Decry polic inaction against stone-throwers

Fearing for their lives, Negev residents blasted the police over the weekend, accusing senior officers in the south of leaving them unprotected from growing numbers of youths who pelt cars and buses with stones in the South. Last week, police arrested four teenagers - two Beduin and two Jews - behind several attacks on vehicles in the Negev.

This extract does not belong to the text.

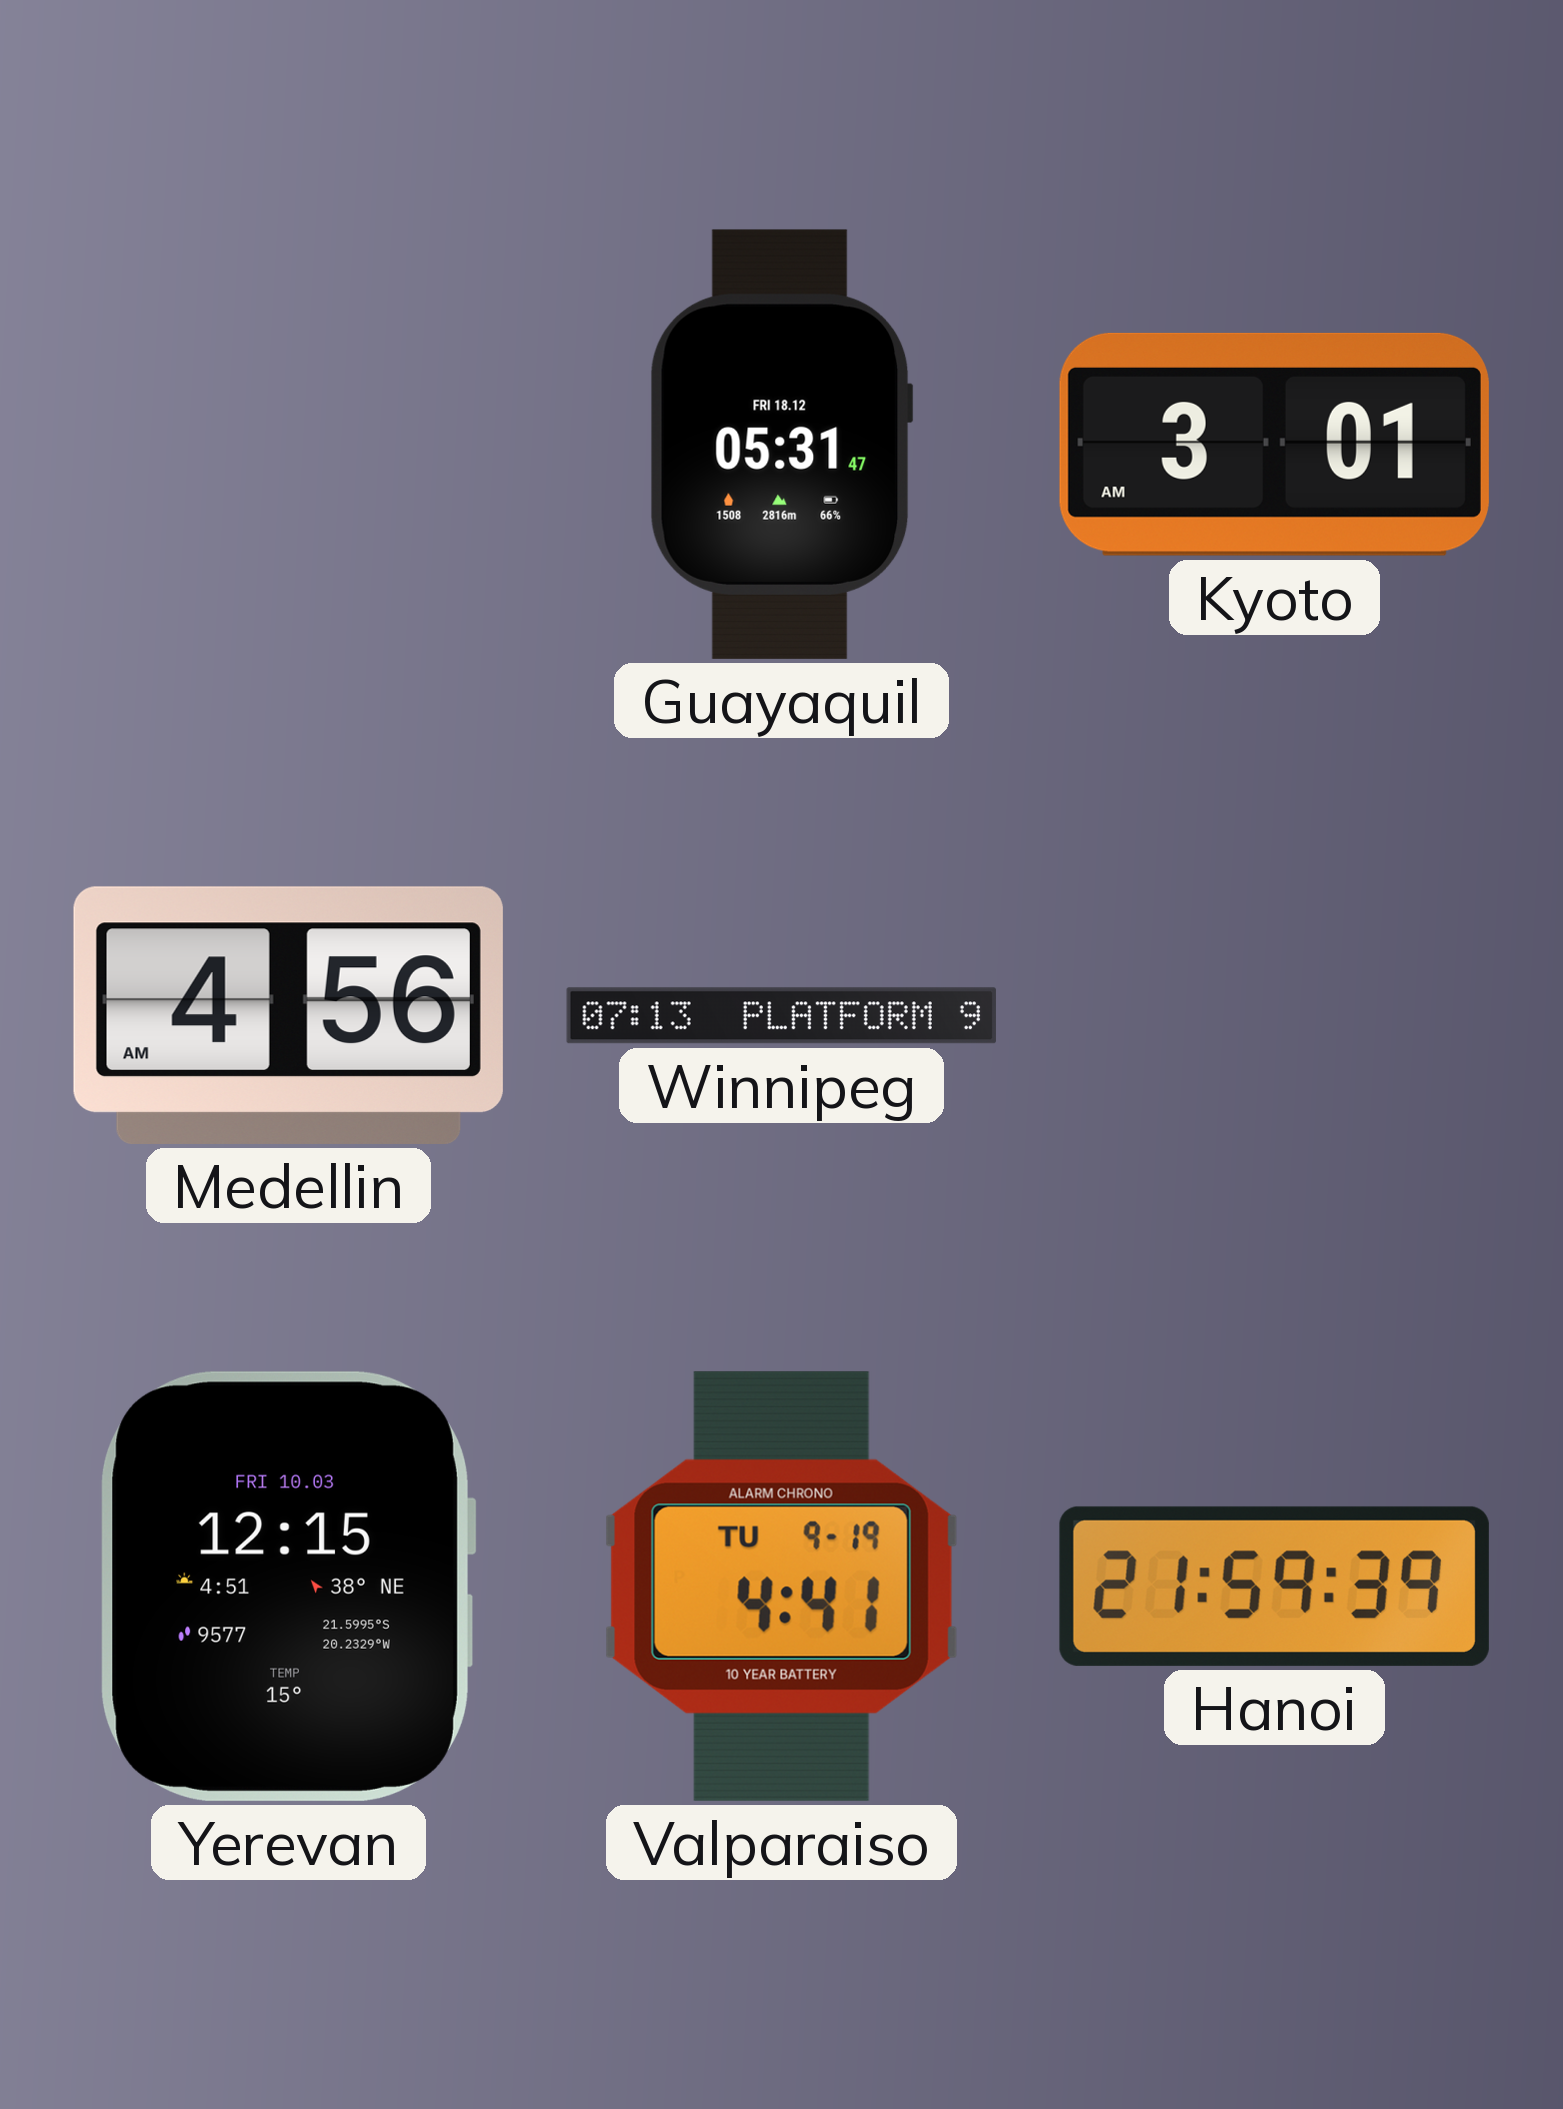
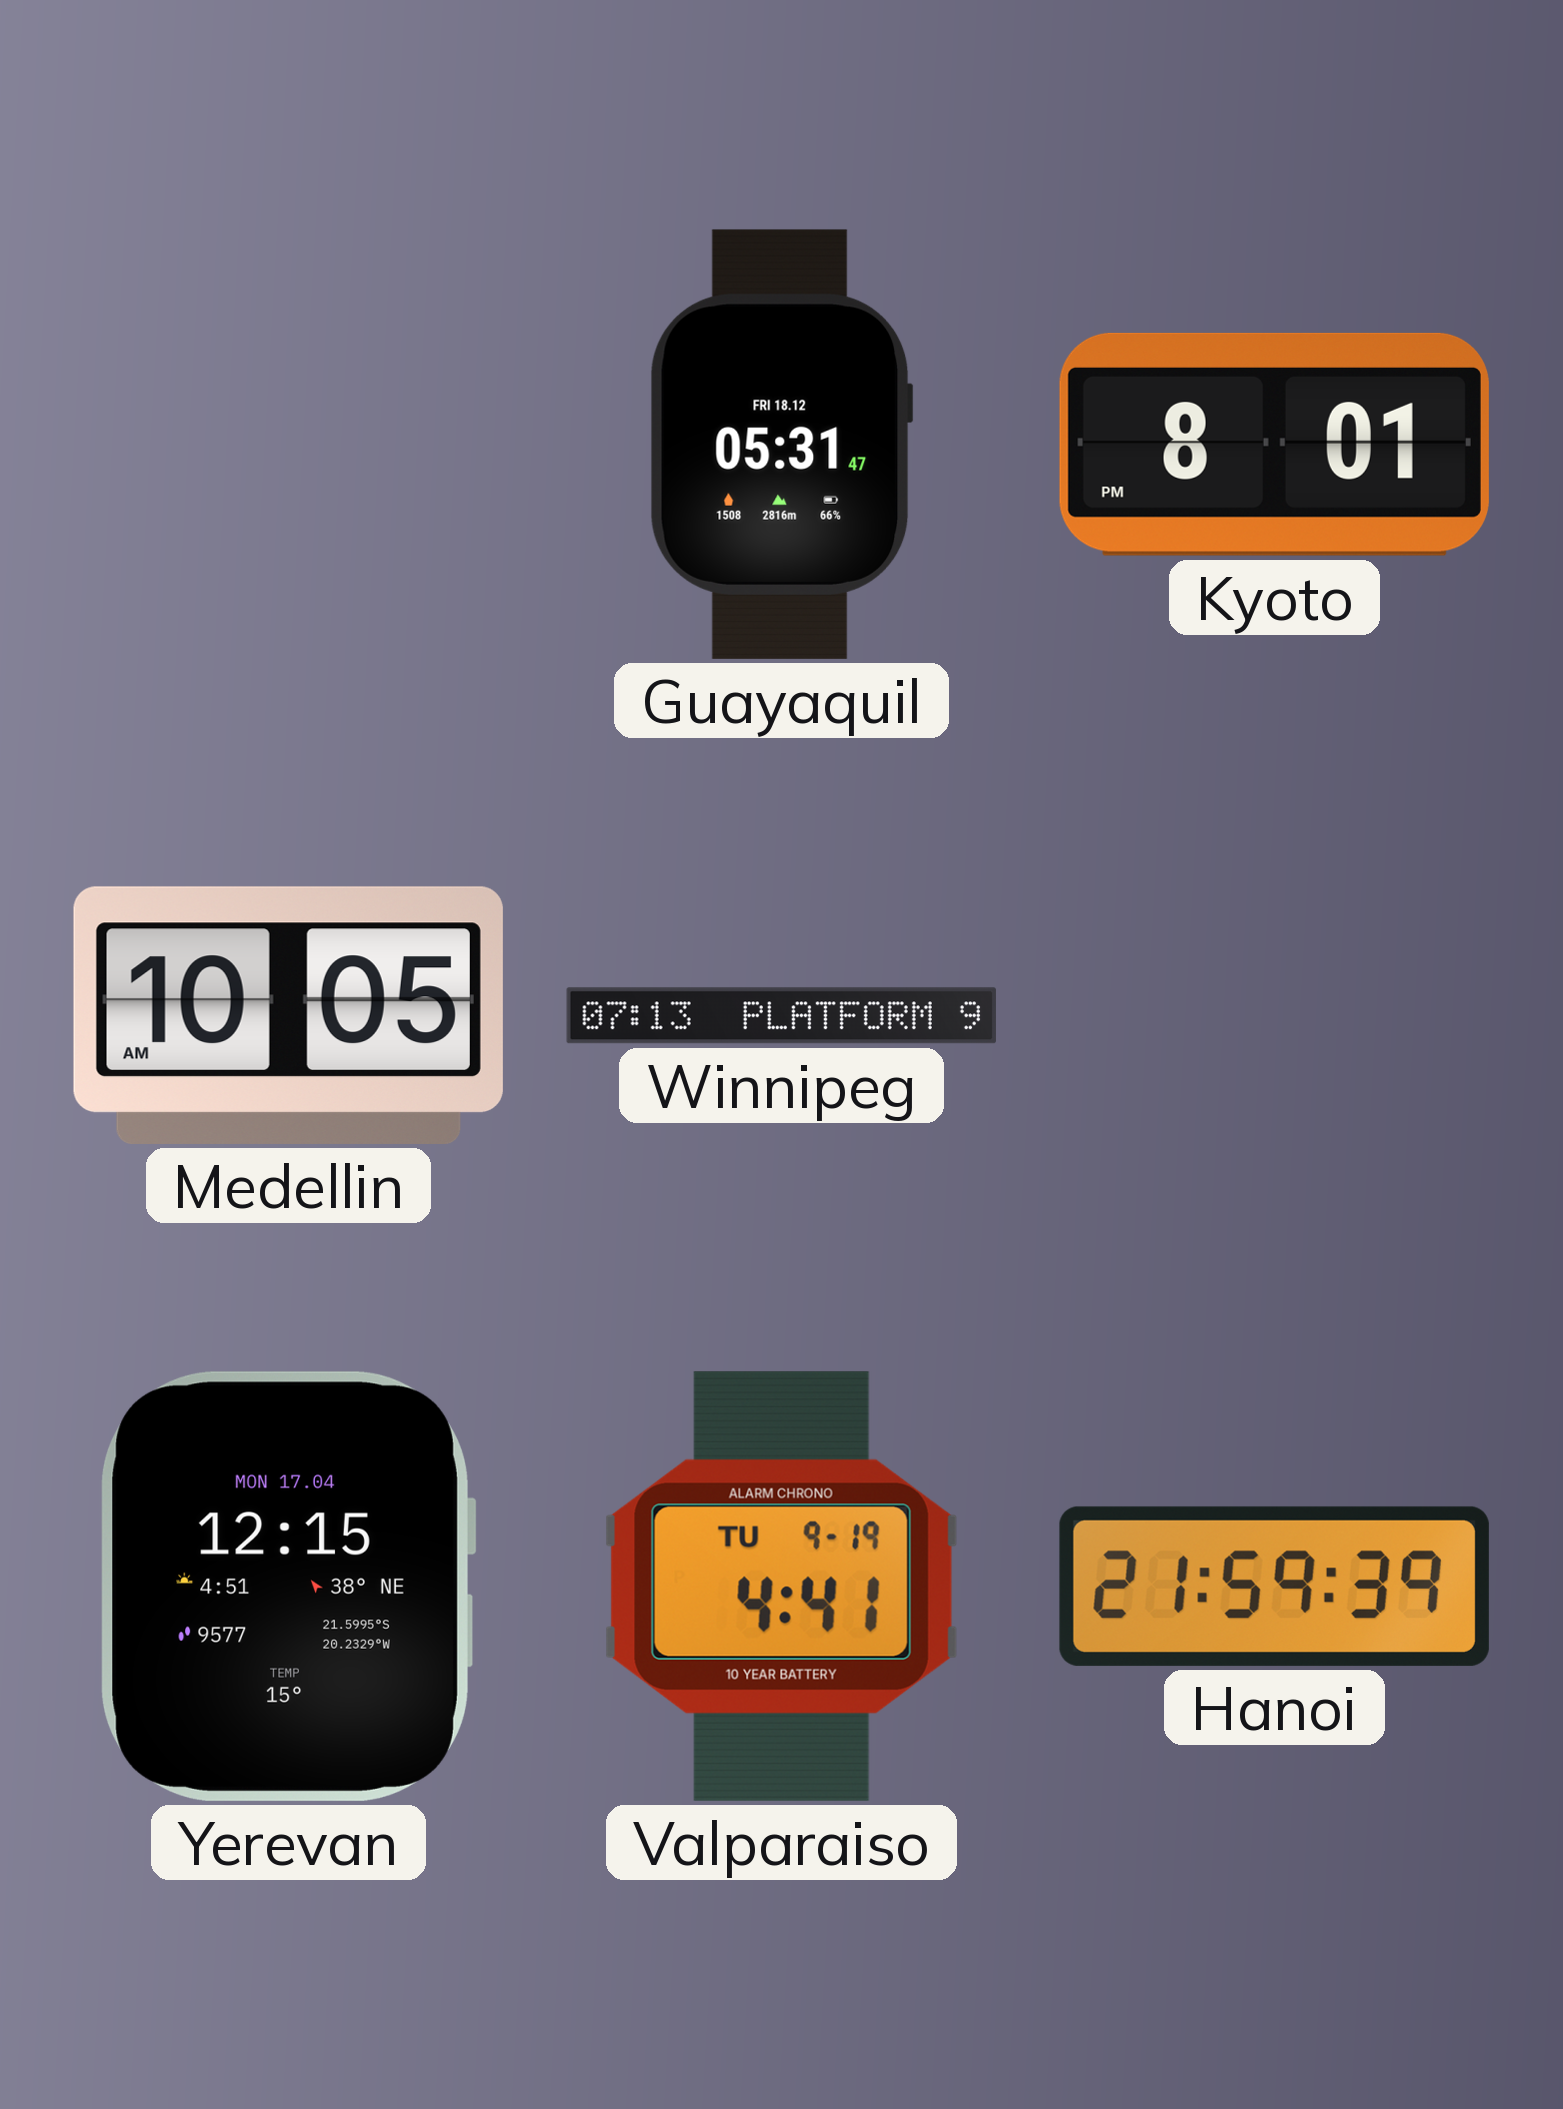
Kyoto: 3:01 -> 8:01
Medellin: 4:56 -> 10:05
Yerevan date: FRI 10.03 -> MON 17.04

While some stone-throwing cases were nationalistically motivated, police said that most of the attacks were carried out by kids involved in "after-school pranks." Two people were injured several weeks ago after rocks shattered their car windows as they drove outside Beersheba. "The teenagers are bored and after school stand on the side of the road and hurl rocks at passing cars," a senior office in the Negev District said. "The main roads targeted are the highways leading from Beersheba to Dimona and to Arad." But while police claimed they had the phenomenon under control, citing a similar uprising last year that was subdued by firm police action, head of the Upper Negev Regional Council Shmuel Rifman slammed the police force, claiming it was "leaving people to die." "It is just a matter of time before people get killed in one of the rock attacks," Rifman warned, wondering aloud if he would survive a stone shattering his windshield while driving. "The police are clearly not doing enough. They need to deal with the perpetrators with a firm hand and prevent these attacks from happening again." Rifman said he spoke recently with Internal Security Minister Gideon Ezra about the stone-throwing attacks and was assured that the police would clamp down on the perpetrators. Police dismissed Rifman's criticism and claimed they were doing all they could, including stationing undercover cops on the sides of roads, to prevent the attacks. "We are speaking in schools and with Beduin communal leaders," one officer said. "Officers are stationed along the roads and we are also busy collecting intelligence. In the end we will make sure that the Negev roads remain safe."